- **Task directions**
Filter the entries below down to the lines that hold "close".

- **Items from a dataset**
□ □ □

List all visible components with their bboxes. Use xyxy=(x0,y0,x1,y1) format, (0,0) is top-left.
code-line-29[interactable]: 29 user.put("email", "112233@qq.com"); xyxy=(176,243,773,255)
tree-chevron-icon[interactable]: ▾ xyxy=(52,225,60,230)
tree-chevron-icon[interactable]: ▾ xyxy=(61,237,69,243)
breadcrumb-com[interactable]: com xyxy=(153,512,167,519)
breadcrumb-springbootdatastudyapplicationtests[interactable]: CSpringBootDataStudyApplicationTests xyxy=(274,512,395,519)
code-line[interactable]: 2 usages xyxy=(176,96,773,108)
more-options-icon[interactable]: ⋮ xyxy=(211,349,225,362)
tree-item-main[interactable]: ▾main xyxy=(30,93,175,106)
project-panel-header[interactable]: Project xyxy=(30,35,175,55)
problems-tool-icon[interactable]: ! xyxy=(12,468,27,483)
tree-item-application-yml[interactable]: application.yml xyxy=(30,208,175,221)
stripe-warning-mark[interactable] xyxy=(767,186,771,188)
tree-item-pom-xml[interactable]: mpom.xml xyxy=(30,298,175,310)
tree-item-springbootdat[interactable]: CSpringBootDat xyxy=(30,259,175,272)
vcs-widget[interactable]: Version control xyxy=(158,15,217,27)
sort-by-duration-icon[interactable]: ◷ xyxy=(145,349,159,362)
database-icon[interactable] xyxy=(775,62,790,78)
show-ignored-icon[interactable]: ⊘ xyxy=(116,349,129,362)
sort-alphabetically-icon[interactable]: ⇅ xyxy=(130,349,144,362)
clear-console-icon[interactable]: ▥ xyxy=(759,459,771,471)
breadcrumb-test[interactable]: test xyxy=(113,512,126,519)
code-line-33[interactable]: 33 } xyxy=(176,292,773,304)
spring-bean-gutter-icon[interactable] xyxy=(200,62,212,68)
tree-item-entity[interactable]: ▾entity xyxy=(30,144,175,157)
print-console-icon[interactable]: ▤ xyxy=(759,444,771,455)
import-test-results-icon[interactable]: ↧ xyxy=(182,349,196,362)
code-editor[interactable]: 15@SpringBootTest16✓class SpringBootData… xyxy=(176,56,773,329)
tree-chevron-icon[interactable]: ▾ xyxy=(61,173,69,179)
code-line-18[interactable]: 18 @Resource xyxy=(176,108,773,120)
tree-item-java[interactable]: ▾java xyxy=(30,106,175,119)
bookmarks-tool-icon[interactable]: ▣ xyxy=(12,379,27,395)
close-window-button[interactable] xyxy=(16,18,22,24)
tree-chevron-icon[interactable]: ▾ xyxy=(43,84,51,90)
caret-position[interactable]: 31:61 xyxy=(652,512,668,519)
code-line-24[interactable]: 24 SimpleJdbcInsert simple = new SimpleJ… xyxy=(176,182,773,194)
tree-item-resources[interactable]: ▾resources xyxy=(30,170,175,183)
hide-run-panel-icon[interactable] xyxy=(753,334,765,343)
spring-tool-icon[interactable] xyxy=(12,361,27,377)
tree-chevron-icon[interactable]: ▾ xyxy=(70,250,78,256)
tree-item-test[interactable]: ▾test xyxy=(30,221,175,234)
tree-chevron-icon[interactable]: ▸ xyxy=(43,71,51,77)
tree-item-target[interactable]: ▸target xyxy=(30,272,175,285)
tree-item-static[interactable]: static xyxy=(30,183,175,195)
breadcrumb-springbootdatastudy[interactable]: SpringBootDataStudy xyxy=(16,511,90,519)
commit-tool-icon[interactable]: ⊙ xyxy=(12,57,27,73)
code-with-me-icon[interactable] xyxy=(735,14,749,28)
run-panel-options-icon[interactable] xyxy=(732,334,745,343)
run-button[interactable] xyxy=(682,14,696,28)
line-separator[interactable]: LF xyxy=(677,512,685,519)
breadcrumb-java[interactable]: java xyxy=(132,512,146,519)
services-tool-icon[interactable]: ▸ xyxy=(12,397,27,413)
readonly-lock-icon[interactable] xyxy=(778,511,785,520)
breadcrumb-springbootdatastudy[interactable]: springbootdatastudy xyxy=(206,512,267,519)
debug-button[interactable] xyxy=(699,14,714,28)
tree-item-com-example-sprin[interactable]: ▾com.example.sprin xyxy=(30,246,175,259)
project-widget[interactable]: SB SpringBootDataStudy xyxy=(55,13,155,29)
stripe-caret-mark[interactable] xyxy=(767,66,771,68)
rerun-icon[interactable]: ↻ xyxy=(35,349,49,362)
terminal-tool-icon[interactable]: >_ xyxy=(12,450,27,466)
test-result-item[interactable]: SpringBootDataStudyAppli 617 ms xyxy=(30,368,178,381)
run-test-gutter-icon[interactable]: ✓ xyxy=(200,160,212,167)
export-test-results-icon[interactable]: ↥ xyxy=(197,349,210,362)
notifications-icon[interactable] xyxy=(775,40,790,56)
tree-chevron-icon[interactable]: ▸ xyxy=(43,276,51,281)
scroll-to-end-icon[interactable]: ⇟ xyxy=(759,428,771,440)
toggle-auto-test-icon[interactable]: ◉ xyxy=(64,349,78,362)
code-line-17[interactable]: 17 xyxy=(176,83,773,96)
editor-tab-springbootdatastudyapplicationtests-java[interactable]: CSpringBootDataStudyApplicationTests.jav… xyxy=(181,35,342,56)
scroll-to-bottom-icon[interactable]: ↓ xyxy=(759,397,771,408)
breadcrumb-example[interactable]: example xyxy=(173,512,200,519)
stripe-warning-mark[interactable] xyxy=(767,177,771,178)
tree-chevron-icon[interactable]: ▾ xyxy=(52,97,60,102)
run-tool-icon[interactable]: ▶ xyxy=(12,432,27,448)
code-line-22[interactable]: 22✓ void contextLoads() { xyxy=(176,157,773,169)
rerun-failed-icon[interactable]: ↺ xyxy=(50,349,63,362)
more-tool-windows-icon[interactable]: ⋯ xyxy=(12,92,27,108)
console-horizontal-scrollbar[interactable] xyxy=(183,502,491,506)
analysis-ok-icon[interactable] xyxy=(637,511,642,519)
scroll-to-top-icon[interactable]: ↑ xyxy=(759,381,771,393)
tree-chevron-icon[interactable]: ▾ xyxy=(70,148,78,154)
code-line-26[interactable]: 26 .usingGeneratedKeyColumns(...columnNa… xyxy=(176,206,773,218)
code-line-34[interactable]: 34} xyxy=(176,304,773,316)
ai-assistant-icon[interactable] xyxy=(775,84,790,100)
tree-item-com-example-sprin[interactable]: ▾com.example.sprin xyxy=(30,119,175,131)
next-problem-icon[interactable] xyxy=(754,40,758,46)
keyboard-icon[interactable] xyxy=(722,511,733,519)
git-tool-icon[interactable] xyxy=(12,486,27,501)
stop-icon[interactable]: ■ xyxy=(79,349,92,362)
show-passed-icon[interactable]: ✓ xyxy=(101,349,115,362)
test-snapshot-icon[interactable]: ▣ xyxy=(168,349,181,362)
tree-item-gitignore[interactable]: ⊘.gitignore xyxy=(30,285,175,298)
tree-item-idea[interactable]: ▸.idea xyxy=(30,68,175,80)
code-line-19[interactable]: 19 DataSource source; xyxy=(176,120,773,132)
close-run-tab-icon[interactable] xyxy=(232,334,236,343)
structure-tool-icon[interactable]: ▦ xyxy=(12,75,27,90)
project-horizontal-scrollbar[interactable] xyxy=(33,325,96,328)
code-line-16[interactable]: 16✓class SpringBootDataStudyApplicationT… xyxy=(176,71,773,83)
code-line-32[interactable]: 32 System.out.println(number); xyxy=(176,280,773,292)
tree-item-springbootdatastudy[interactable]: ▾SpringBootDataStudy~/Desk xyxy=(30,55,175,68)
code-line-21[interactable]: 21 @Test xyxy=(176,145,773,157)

□ □ □

- **Answer to this task**
close-window-button[interactable] xyxy=(16,18,22,24)
close-run-tab-icon[interactable] xyxy=(232,334,236,343)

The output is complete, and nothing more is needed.